Este interés esotérico y pseudorreligioso se funda en egoísmos e individualismos, como el cylto a la “santa muerte”. No se busca la mejora personal, sino lograr ventajas materiales, egoístas y, sobre todo, vengativas. Se cree en un Deus-ex-machina que resuelve los problemas y los obstáculos, de modo inmediato y mágico. Estas prácticas no son nada religiosas. Mienten y engañan a los incautos. Quienes ansían consuelo o alivio para las heridas y fracasos morales y físicos, acuden a gente sin preparación, cuyo fin es obtener dinero fácil, sin medir las consecuencias.

En nuestro ambiente católico, ¿es lícito acudir al esoterismo? El libro bíblico del Deuteronomio asevera que “no ha de haber dentro de ti nadie […] que practique la adivinación, la astrología, la hechicería o la magia; ningún encantador, ni quien consulte espectros o adivinos, ni evocador de muertos” (Dt 18, 10-11). Dios prohíbe estas actividades (Dt 18, 14). En el Levítico se dice que el hombre o la mujer que practique el espiritismo o la adivinación, será castigado con la muerte: los apedrearán (Lv 20, 27). El Señor es un Dios celoso y no permite adorar a otros seres. Él apartará el rostro de esa persona y la separará de la comunidad (Lv 20,7). Hay que poner en guardia a quienes, siendo cristianos, buscan a estas personas.

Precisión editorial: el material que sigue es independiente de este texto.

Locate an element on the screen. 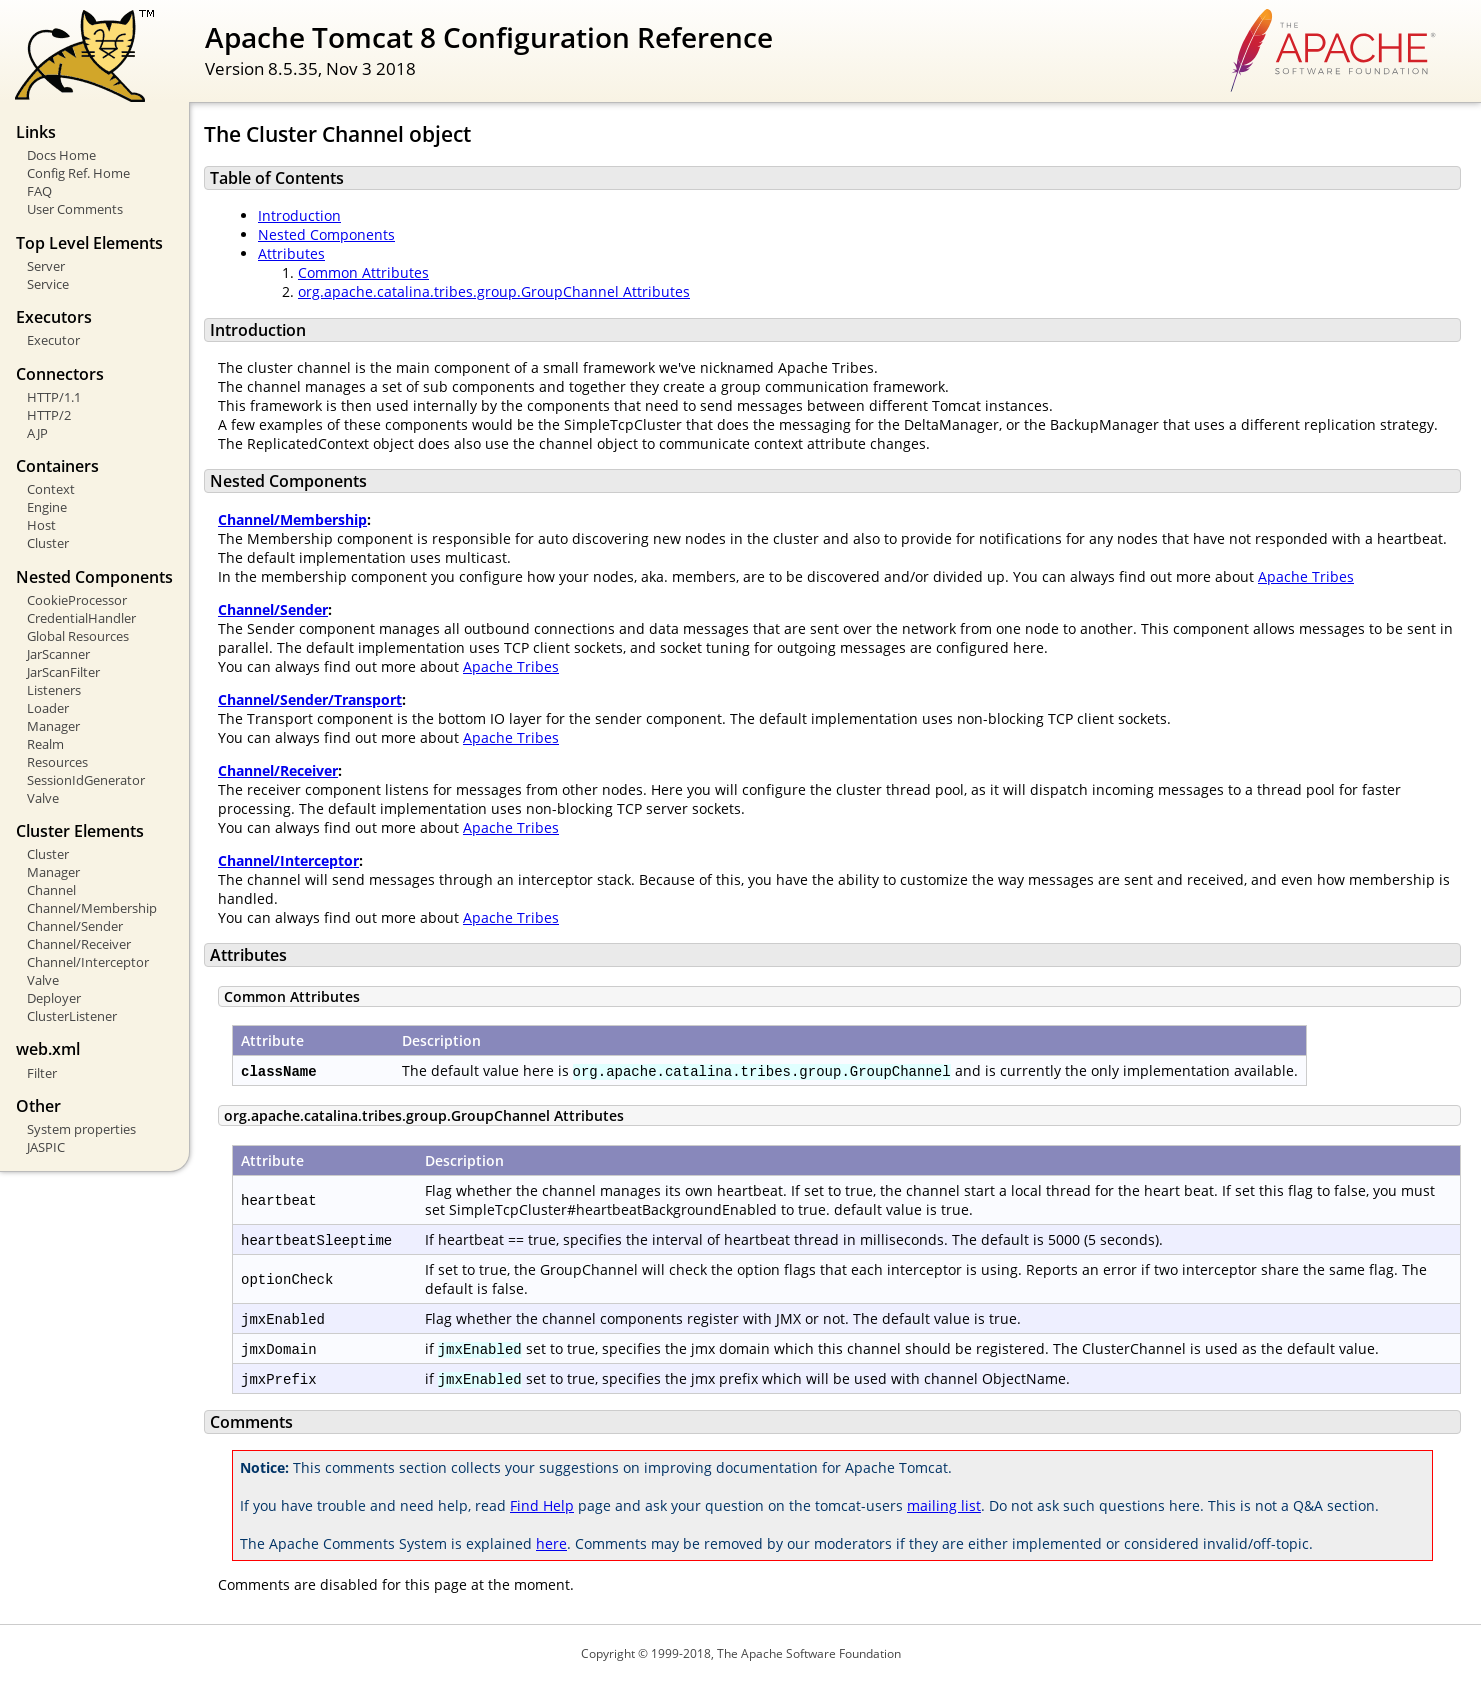 The width and height of the screenshot is (1481, 1682). Channel/Interceptor is located at coordinates (88, 962).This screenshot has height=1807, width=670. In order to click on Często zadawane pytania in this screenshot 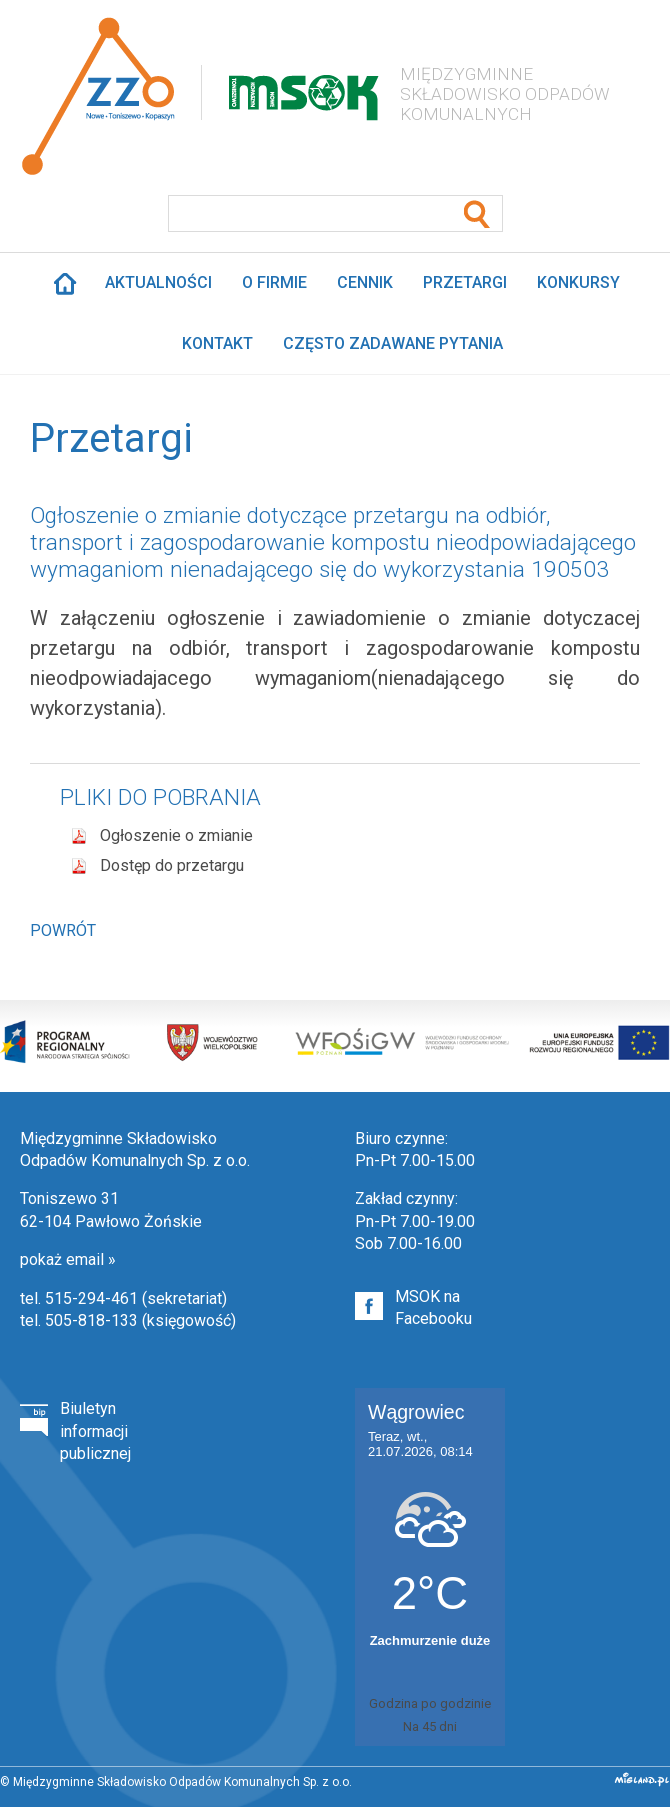, I will do `click(393, 343)`.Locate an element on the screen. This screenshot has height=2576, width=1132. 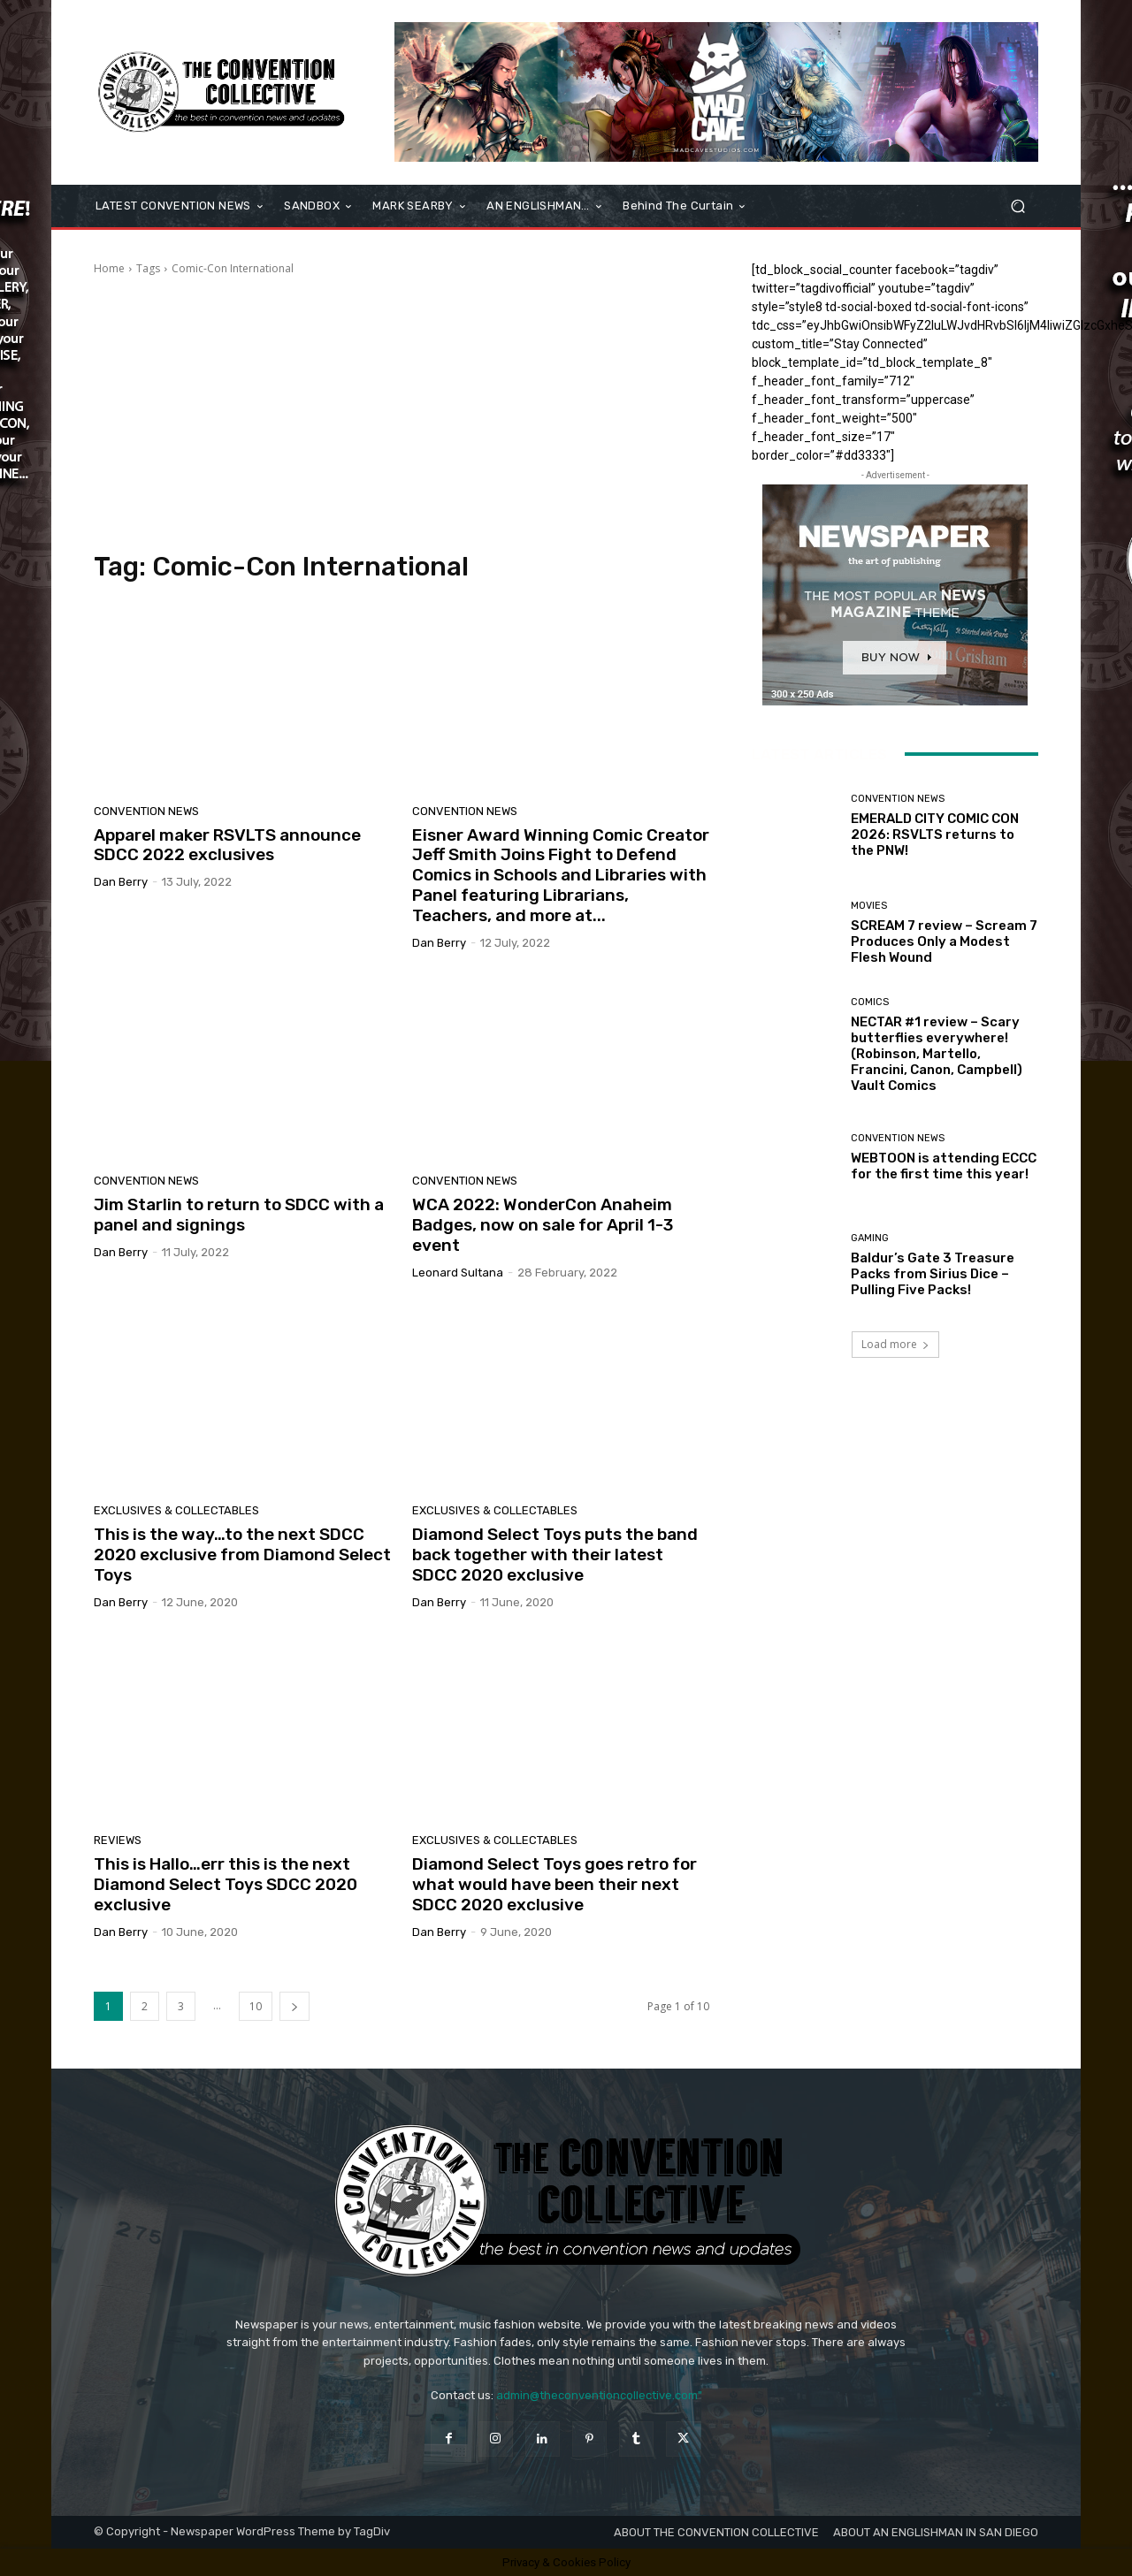
Comics is located at coordinates (870, 1002).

Un católico no debe acudir a ellos: va en contra del 1er. mandamiento. El Catecismo de la Iglesia acota que estos actos “están en contradicción con el honor y el respeto, mezclados de temor amoroso, que debemos solamente a Dios” (No. 2116). “Todas las prácticas de magia o hechicería […] son gravemente contrarias a la virtud de la religión” (No. 2117). “Por eso, la Iglesia advierte a los fieles que se guarden de él (espiritismo)”. “Toda superstición representa, en cierta manera, una perversión, por exceso, de la religión” (No. 2110). Los creyentes debemos tener cuidado de que las prácticas religiosas no se transformen en supersticiones. Éstas son una “[…] desviación del sentimiento religioso y de las prácticas que impone”. Como dice el Catecismo: “Puede afectar también al culto que damos al verdadero Dios, por ejemplo, cuando se atribuye una importancia, de algún modo, mágica, a ciertas prácticas, por otra parte legítimas y necesarias. Atribuir su eficacia a la sola materialidad de las oraciones o de los signos sacramentales, prescindiendo de las disposiciones interiores que exigen, es caer en la superstición” (no. 2111).

Cuidémonos de esos merolicos que andan por ahí engatusando a muchos ingenuos. Recuérdese que “la imprevisión puede constituir una falta de responsabilidad” (No. 2115).